The anticancer activity of cationic antimicrobial peptides (AMPs) has become more interesting because some AMPs have selective recognition against cancer cells. However, their antitumor properties and underlying mechanisms in cancer cells have not been clearly understood. In this study, we evaluated the effects of KT2 (lysine/tryptophan‐rich AMP) on the cellular uptake and internalization mechanism, cell viability, surface charge of the cell membrane, membrane integrity, apoptotic cell death, and autophagy in human HCT 116 colon cancer cells. We found that KT2 interacted with the cell membrane of HCT 116 cells and was internalized into HCT 116 cells via clathrin‐mediated and caveolae‐mediated endocytosis mechanisms. The interaction of KT2 with cells caused cell membrane structure change, elevated membrane permeability, and KT2 also affected the lipid component.
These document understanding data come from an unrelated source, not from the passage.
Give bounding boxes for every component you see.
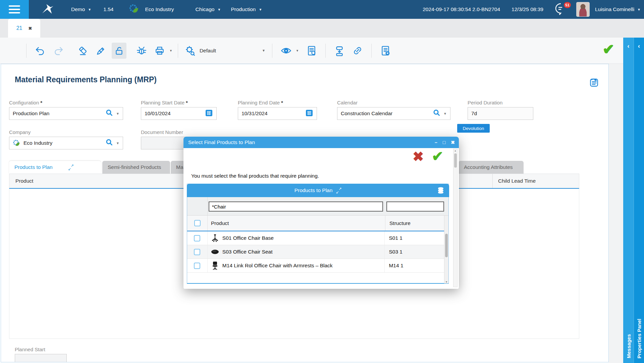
print-options-chevron-icon[interactable]: ▼ bbox=[169, 49, 172, 52]
scroll-up-icon[interactable]: ▲ bbox=[453, 149, 457, 152]
link-button[interactable] bbox=[350, 43, 365, 59]
tab-semi-finished-products[interactable]: Semi-finished Products bbox=[102, 161, 170, 174]
environment-selector[interactable]: Demo ▼ bbox=[71, 6, 91, 12]
filter-row bbox=[187, 197, 448, 216]
messages-panel-label: Messages bbox=[626, 334, 631, 358]
version-label: 1.54 bbox=[103, 6, 113, 12]
document-search-button[interactable] bbox=[304, 43, 319, 59]
workflow-button[interactable] bbox=[332, 43, 347, 59]
tab-products-to-plan[interactable]: Products to Plan ↗↙ bbox=[9, 161, 101, 174]
dialog-accept-icon[interactable]: ✔ bbox=[432, 148, 443, 165]
close-icon[interactable]: ✖ bbox=[451, 140, 455, 145]
undo-button[interactable] bbox=[33, 43, 48, 59]
product-filter-input[interactable] bbox=[209, 201, 383, 212]
column-child-lead-time[interactable]: Child Lead Time bbox=[493, 178, 536, 184]
row-checkbox[interactable] bbox=[194, 235, 200, 241]
minimize-icon[interactable]: – bbox=[435, 140, 437, 145]
chevron-down-icon[interactable]: ▼ bbox=[116, 141, 119, 145]
list-remove-button[interactable] bbox=[378, 43, 393, 59]
select-all-checkbox[interactable] bbox=[194, 220, 201, 226]
chevron-down-icon[interactable]: ▼ bbox=[116, 112, 119, 116]
chevron-down-icon: ▼ bbox=[217, 8, 221, 11]
tab-accounting-attributes[interactable]: Accounting Attributes bbox=[459, 161, 524, 174]
site-selector[interactable]: Chicago ▼ bbox=[196, 6, 221, 12]
tab-materials[interactable]: Ma bbox=[171, 161, 185, 174]
chevron-down-icon: ▼ bbox=[259, 8, 262, 11]
clear-eraser-button[interactable] bbox=[75, 43, 90, 59]
planned-start-field[interactable] bbox=[15, 354, 67, 362]
table-row[interactable]: S01 Office Chair Base S01 1 bbox=[187, 231, 444, 245]
chevron-down-icon: ▼ bbox=[88, 8, 91, 11]
row-checkbox[interactable] bbox=[194, 263, 200, 269]
row-checkbox[interactable] bbox=[194, 249, 200, 255]
preview-options-chevron-icon[interactable]: ▼ bbox=[296, 49, 299, 52]
app-logo-bird-icon[interactable] bbox=[41, 3, 55, 16]
search-icon[interactable] bbox=[105, 109, 113, 118]
user-menu[interactable]: Luisina Cominelli ▼ bbox=[595, 6, 641, 12]
structure-filter-input[interactable] bbox=[386, 201, 444, 212]
period-duration-field[interactable]: 7d bbox=[468, 107, 533, 120]
unlock-button[interactable] bbox=[112, 43, 126, 59]
search-icon[interactable] bbox=[433, 109, 441, 118]
current-datetime-label: 12/3/25 08:39 bbox=[512, 6, 543, 12]
module-selector[interactable]: Production ▼ bbox=[231, 6, 262, 12]
notification-count-badge: 51 bbox=[563, 1, 572, 9]
user-avatar[interactable] bbox=[576, 2, 590, 17]
planning-end-label: Planning End Date* bbox=[238, 100, 283, 105]
chevron-down-icon[interactable]: ▼ bbox=[443, 112, 447, 116]
chair-base-icon bbox=[211, 234, 219, 242]
devolution-badge: Devolution bbox=[457, 124, 490, 133]
panel-header[interactable]: Products to Plan ↗↙ bbox=[187, 184, 449, 197]
modal-table-header: Product Structure bbox=[187, 216, 448, 231]
scroll-down-icon[interactable]: ▼ bbox=[444, 281, 448, 283]
dialog-cancel-icon[interactable]: ✖ bbox=[413, 149, 424, 164]
properties-side-panel-toggle[interactable]: ‹ Properties Panel bbox=[634, 38, 644, 363]
product-cell: S03 Office Chair Seat bbox=[207, 245, 385, 259]
search-icon[interactable] bbox=[105, 138, 113, 148]
company-logo-icon bbox=[129, 4, 139, 15]
chevron-down-icon: ▼ bbox=[262, 49, 265, 52]
table-row[interactable]: M14 Link Rol Office Chair with Armrests … bbox=[187, 259, 444, 273]
messages-button[interactable]: 51 bbox=[554, 3, 569, 16]
right-gutter bbox=[609, 64, 623, 363]
column-product[interactable]: Product bbox=[207, 216, 385, 231]
preview-eye-button[interactable] bbox=[279, 43, 293, 59]
form-notes-icon[interactable] bbox=[588, 76, 599, 89]
confirm-check-button[interactable]: ✔ bbox=[602, 41, 614, 57]
properties-panel-label: Properties Panel bbox=[636, 319, 642, 358]
calendar-value: Construction Calendar bbox=[341, 110, 433, 117]
scrollbar-thumb[interactable] bbox=[445, 234, 448, 257]
calendar-icon[interactable] bbox=[205, 109, 213, 118]
dialog-titlebar[interactable]: Select Final Products to Plan – □ ✖ bbox=[183, 137, 459, 148]
expand-icon[interactable]: ↗↙ bbox=[336, 188, 341, 193]
configuration-field[interactable]: Production Plan ▼ bbox=[9, 107, 123, 120]
redo-button[interactable] bbox=[51, 43, 66, 59]
hamburger-menu-button[interactable] bbox=[0, 0, 29, 19]
table-row[interactable]: S03 Office Chair Seat S03 1 bbox=[187, 245, 444, 259]
edit-pencil-button[interactable] bbox=[94, 43, 108, 59]
column-structure[interactable]: Structure bbox=[385, 216, 445, 231]
messages-side-panel-toggle[interactable]: ‹ Messages bbox=[623, 38, 634, 363]
print-button[interactable] bbox=[152, 43, 167, 59]
planning-end-field[interactable]: 10/31/2024 bbox=[238, 107, 317, 120]
planning-start-field[interactable]: 10/01/2024 bbox=[141, 107, 217, 120]
expand-icon[interactable]: ↗↙ bbox=[68, 165, 74, 170]
data-source-icon[interactable] bbox=[437, 187, 444, 195]
main-toolbar: ▼ Default ▼ ▼ ✔ bbox=[0, 38, 644, 64]
modal-table-scrollbar[interactable]: ▼ bbox=[444, 216, 448, 283]
structure-cell: S03 1 bbox=[384, 245, 444, 259]
dialog-scrollbar[interactable]: ▲ bbox=[453, 149, 458, 287]
calendar-field[interactable]: Construction Calendar ▼ bbox=[337, 107, 450, 120]
calendar-icon[interactable] bbox=[305, 109, 313, 118]
close-icon[interactable]: ✖ bbox=[28, 26, 32, 31]
planned-start-label: Planned Start bbox=[15, 347, 45, 352]
configuration-label: Configuration* bbox=[9, 100, 42, 105]
company-value: Eco Industry bbox=[23, 140, 105, 146]
company-field[interactable]: Eco Industry ▼ bbox=[9, 137, 123, 149]
scrollbar-thumb[interactable] bbox=[454, 153, 457, 168]
maximize-icon[interactable]: □ bbox=[443, 140, 445, 145]
document-tab-21[interactable]: 21 ✖ bbox=[8, 19, 40, 38]
debug-bug-button[interactable] bbox=[134, 43, 149, 59]
document-tabstrip: 21 ✖ bbox=[0, 19, 644, 38]
profile-selector[interactable]: Default ▼ bbox=[185, 45, 265, 56]
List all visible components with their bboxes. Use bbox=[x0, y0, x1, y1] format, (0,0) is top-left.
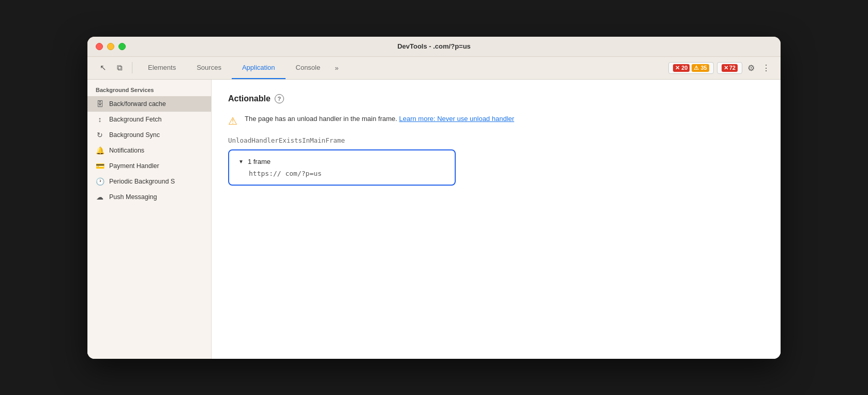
sidebar-item-background-sync[interactable]: ↻ Background Sync bbox=[87, 127, 211, 143]
handler-key-label: UnloadHandlerExistsInMainFrame bbox=[228, 136, 764, 144]
sidebar-item-label: Background Fetch bbox=[109, 116, 161, 123]
maximize-button[interactable] bbox=[118, 43, 126, 50]
traffic-lights bbox=[96, 43, 126, 50]
toolbar-tabs: Elements Sources Application Console » bbox=[138, 56, 666, 79]
main-content: Background Services 🗄 Back/forward cache… bbox=[87, 80, 781, 359]
console-error-badge: ✕ 72 bbox=[722, 64, 738, 72]
toolbar-right: ✕ 20 ⚠ 35 ✕ 72 ⚙ ⋮ bbox=[668, 61, 772, 75]
window-title: DevTools - .com/?p=us bbox=[397, 42, 471, 50]
more-tabs-button[interactable]: » bbox=[331, 56, 342, 79]
arrows-updown-icon: ↕ bbox=[96, 115, 104, 124]
cursor-icon: ↖ bbox=[100, 63, 107, 72]
database-icon: 🗄 bbox=[96, 100, 104, 108]
sidebar-item-notifications[interactable]: 🔔 Notifications bbox=[87, 143, 211, 158]
frame-header[interactable]: ▼ 1 frame bbox=[238, 158, 445, 165]
sidebar-item-label: Back/forward cache bbox=[109, 100, 166, 108]
titlebar: DevTools - .com/?p=us bbox=[87, 37, 781, 57]
settings-icon[interactable]: ⚙ bbox=[745, 61, 757, 75]
more-options-icon[interactable]: ⋮ bbox=[760, 61, 772, 75]
sidebar-item-payment-handler[interactable]: 💳 Payment Handler bbox=[87, 158, 211, 174]
console-error-badge-btn[interactable]: ✕ 72 bbox=[717, 62, 742, 74]
sidebar-item-periodic-background[interactable]: 🕐 Periodic Background S bbox=[87, 174, 211, 189]
devtools-window: DevTools - .com/?p=us ↖ ⧉ Elements Sourc… bbox=[87, 37, 781, 359]
tab-elements[interactable]: Elements bbox=[138, 56, 186, 79]
learn-more-link[interactable]: Learn more: Never use unload handler bbox=[399, 115, 515, 123]
device-toggle-button[interactable]: ⧉ bbox=[112, 60, 127, 75]
sidebar: Background Services 🗄 Back/forward cache… bbox=[87, 80, 212, 359]
cloud-icon: ☁ bbox=[96, 193, 104, 201]
sidebar-item-back-forward-cache[interactable]: 🗄 Back/forward cache bbox=[87, 96, 211, 112]
tab-application[interactable]: Application bbox=[232, 56, 286, 79]
main-panel: Actionable ? ⚠ The page has an unload ha… bbox=[212, 80, 781, 359]
device-icon: ⧉ bbox=[117, 63, 123, 72]
warning-row: ⚠ The page has an unload handler in the … bbox=[228, 114, 764, 127]
sidebar-item-label: Notifications bbox=[109, 147, 144, 154]
frame-url: https:// com/?p=us bbox=[238, 170, 445, 177]
sidebar-item-label: Push Messaging bbox=[109, 193, 157, 201]
warning-badge: ⚠ 35 bbox=[692, 64, 709, 72]
help-icon[interactable]: ? bbox=[275, 94, 284, 103]
sidebar-item-push-messaging[interactable]: ☁ Push Messaging bbox=[87, 189, 211, 205]
error-warning-badge[interactable]: ✕ 20 ⚠ 35 bbox=[668, 62, 714, 74]
credit-card-icon: 💳 bbox=[96, 162, 104, 170]
cursor-tool-button[interactable]: ↖ bbox=[96, 60, 110, 75]
bell-icon: 🔔 bbox=[96, 146, 104, 155]
section-title: Actionable ? bbox=[228, 94, 764, 103]
sidebar-section-header: Background Services bbox=[87, 80, 211, 96]
error-badge: ✕ 20 bbox=[673, 64, 690, 72]
refresh-icon: ↻ bbox=[96, 131, 104, 139]
minimize-button[interactable] bbox=[107, 43, 114, 50]
sidebar-item-label: Background Sync bbox=[109, 131, 160, 139]
toolbar-divider bbox=[132, 62, 132, 73]
frame-count-label: 1 frame bbox=[248, 158, 271, 165]
tab-console[interactable]: Console bbox=[286, 56, 331, 79]
frame-box: ▼ 1 frame https:// com/?p=us bbox=[228, 149, 456, 186]
close-button[interactable] bbox=[96, 43, 103, 50]
warning-circle-icon: ⚠ bbox=[228, 115, 237, 127]
triangle-down-icon: ▼ bbox=[238, 159, 244, 164]
sidebar-item-label: Payment Handler bbox=[109, 162, 159, 170]
tab-sources[interactable]: Sources bbox=[186, 56, 232, 79]
warning-message: The page has an unload handler in the ma… bbox=[245, 114, 514, 124]
clock-icon: 🕐 bbox=[96, 177, 104, 186]
sidebar-item-background-fetch[interactable]: ↕ Background Fetch bbox=[87, 112, 211, 127]
toolbar: ↖ ⧉ Elements Sources Application Console… bbox=[87, 57, 781, 80]
sidebar-item-label: Periodic Background S bbox=[109, 178, 175, 185]
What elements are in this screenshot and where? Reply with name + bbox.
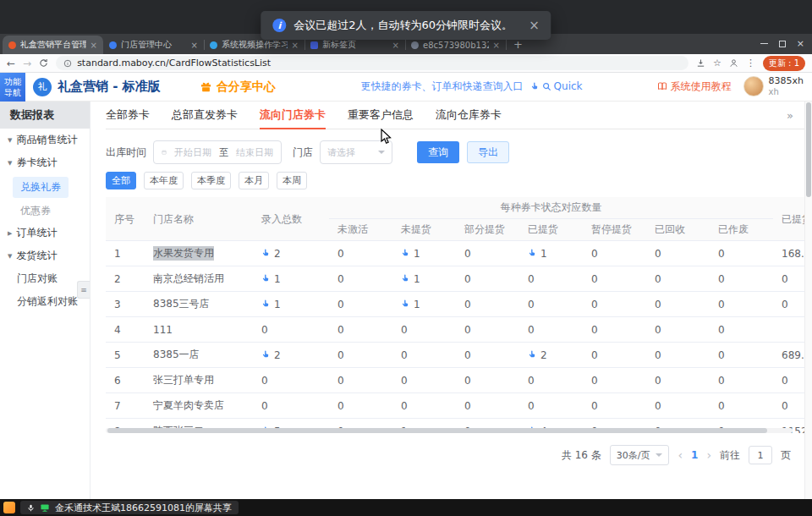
quick-filter-year[interactable]: 本年度: [144, 172, 184, 189]
tab-close-icon[interactable]: ×: [292, 41, 299, 50]
meeting-app-icon[interactable]: [3, 502, 15, 513]
sidebar-item-exchange-coupon[interactable]: 兑换礼券: [13, 177, 69, 198]
quick-filter-week[interactable]: 本周: [277, 172, 307, 189]
quick-filter-quarter[interactable]: 本季度: [191, 172, 231, 189]
sidebar-item-product-sales[interactable]: ▼ 商品销售统计: [0, 129, 90, 151]
sidebar-item-discount-coupon[interactable]: 优惠券: [0, 200, 90, 222]
tab-store-flow-cards[interactable]: 流向门店券卡: [260, 102, 326, 129]
download-icon[interactable]: [696, 58, 705, 68]
menu-dots-icon[interactable]: ⋮: [746, 58, 755, 69]
back-icon[interactable]: ←: [7, 58, 15, 69]
panel-collapse-icon[interactable]: »: [787, 109, 793, 122]
value-cell: 0: [646, 241, 710, 266]
next-page-icon[interactable]: ›: [706, 448, 711, 462]
value-cell: 0: [329, 368, 392, 392]
tab-warehouse-flow-cards[interactable]: 流向仓库券卡: [436, 102, 502, 129]
sidebar-collapse-handle[interactable]: ≡: [77, 281, 90, 299]
browser-update-button[interactable]: 更新 : 1: [763, 56, 805, 71]
minimize-icon[interactable]: [760, 43, 768, 44]
value-cell: 0: [456, 317, 519, 342]
microphone-icon[interactable]: [27, 503, 35, 513]
refresh-icon[interactable]: [39, 58, 48, 68]
sidebar-item-order-stats[interactable]: ▶ 订单统计: [0, 222, 90, 244]
count-link-cell[interactable]: 1: [392, 266, 456, 291]
share-center-link[interactable]: 合分享中心: [200, 80, 276, 95]
chevron-down-icon: [656, 453, 662, 457]
tab-hq-direct-cards[interactable]: 总部直发券卡: [172, 102, 238, 129]
value-cell: 0: [583, 343, 646, 367]
count-link-cell[interactable]: 1: [519, 241, 583, 266]
bookmark-star-icon[interactable]: ☆: [713, 58, 721, 69]
sidebar-item-shipping-stats[interactable]: ▼ 发货统计: [0, 244, 90, 267]
browser-tab-1[interactable]: 礼盒营销平台管理中心 ×: [3, 36, 103, 54]
value-cell: 0: [392, 368, 456, 392]
close-icon[interactable]: ×: [797, 39, 804, 48]
tab-close-icon[interactable]: ×: [392, 41, 399, 50]
quick-filter-all[interactable]: 全部: [106, 172, 136, 189]
avatar[interactable]: [743, 76, 764, 96]
search-button[interactable]: 查询: [417, 141, 459, 163]
quick-filter-bar: 全部 本年度 本季度 本月 本周: [106, 172, 804, 189]
tab-all-cards[interactable]: 全部券卡: [106, 102, 150, 129]
tab-close-icon[interactable]: ×: [91, 41, 97, 50]
page-size-select[interactable]: 30条/页: [610, 445, 670, 465]
count-link-cell[interactable]: 2: [253, 343, 329, 367]
vertical-scrollbar[interactable]: [804, 102, 812, 499]
count-link-cell[interactable]: 2: [253, 241, 329, 266]
scrollbar-thumb[interactable]: [107, 428, 767, 433]
tutorial-link[interactable]: 系统使用教程: [657, 80, 732, 94]
count-link-cell[interactable]: 1: [253, 292, 329, 316]
scrollbar-thumb[interactable]: [806, 102, 811, 197]
function-nav-button[interactable]: 功能 导航: [0, 73, 25, 102]
count-link-cell[interactable]: 1: [253, 266, 329, 291]
filter-bar: 出库时间 开始日期 至 结束日期 门店 请选择 查询 导出: [106, 140, 804, 164]
sidebar-item-label: 券卡统计: [16, 156, 57, 170]
pointer-hand-icon: [528, 350, 537, 360]
screen-share-icon[interactable]: [40, 503, 50, 513]
outbound-time-label: 出库时间: [106, 145, 146, 160]
sidebar-item-label: 商品销售统计: [16, 133, 77, 147]
quick-search-button[interactable]: Quick: [530, 80, 583, 92]
profile-icon[interactable]: [729, 58, 738, 68]
maximize-icon[interactable]: [779, 41, 786, 47]
value-cell: 0: [773, 368, 804, 392]
export-button[interactable]: 导出: [467, 141, 509, 163]
share-center-label: 合分享中心: [217, 80, 276, 95]
value-cell: 0: [329, 317, 392, 342]
date-range-input[interactable]: 开始日期 至 结束日期: [153, 140, 282, 164]
store-name-cell: 南京总经销活用: [145, 266, 253, 291]
pointer-hand-icon: [401, 274, 410, 283]
store-select[interactable]: 请选择: [320, 140, 392, 164]
tab-key-customer-info[interactable]: 重要客户信息: [348, 102, 414, 129]
count-link-cell[interactable]: 2: [519, 343, 583, 367]
row-index-cell: 5: [106, 343, 145, 367]
chevron-down-icon: ▼: [8, 160, 12, 167]
forward-icon[interactable]: →: [23, 58, 31, 69]
new-tab-button[interactable]: +: [513, 38, 523, 51]
value-cell: 0: [519, 317, 583, 342]
col-paused: 暂停提货: [583, 219, 646, 240]
tab-title: 门店管理中心: [121, 39, 187, 51]
goto-page-input[interactable]: [749, 446, 772, 464]
value-cell: 0: [583, 393, 646, 418]
count-link-cell[interactable]: 1: [392, 292, 456, 316]
sidebar-item-label: 订单统计: [16, 226, 57, 240]
browser-tab-2[interactable]: 门店管理中心 ×: [103, 36, 204, 54]
horizontal-scrollbar[interactable]: [106, 428, 793, 433]
tab-close-icon[interactable]: ×: [191, 41, 198, 50]
sidebar-item-card-stats[interactable]: ▼ 券卡统计: [0, 151, 90, 174]
value-cell: 0: [329, 266, 392, 291]
brand: 礼 礼盒营销 - 标准版: [33, 78, 161, 96]
count-link-cell[interactable]: 1: [392, 241, 456, 266]
prev-page-icon[interactable]: ‹: [678, 448, 683, 462]
page-unit-label: 页: [781, 448, 791, 463]
tab-close-icon[interactable]: ×: [493, 41, 500, 50]
user-menu[interactable]: 8385xh xh: [769, 76, 804, 96]
quick-filter-month[interactable]: 本月: [239, 172, 269, 189]
store-select-placeholder: 请选择: [327, 146, 355, 159]
page-info-icon[interactable]: [63, 59, 72, 68]
url-bar[interactable]: standard.maboy.cn/CardFlowStatisticsList: [56, 56, 689, 70]
current-page[interactable]: 1: [691, 449, 698, 461]
toast-close-icon[interactable]: ×: [529, 18, 540, 33]
toast-text: 会议已超过2人，自动转为60分钟限时会议。: [294, 18, 513, 33]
The results of atomic force microscopy showed cellular membrane defects of KT2‐treated cells. The internalized KT2 induced nuclear condensation and apoptotic cell death. It elevated the apoptotic factor levels including those of cytochrome c and apoptosis‐inducing factor. Furthermore, KT2 inhibited autophagy by the suppression of autophagy‐related 5, autophagy‐related 7, autophagy‐related 16 like 1, and Beclin‐1 proteins. In conclusion, these results revealed the cytotoxicity of cationic KT2 against HCT 116 cells and may help to clarify the interactions between cationic AMPs and cancer cells. Our findings showed that KT2 interacts with the plasma membrane and is then internalized into cells. Moreover, the KT2 peptide increases membrane permeability and induces cytotoxicity against cancer cells through DNA condensation, the increase of apoptotic factor protein levels, and autophagy suppression.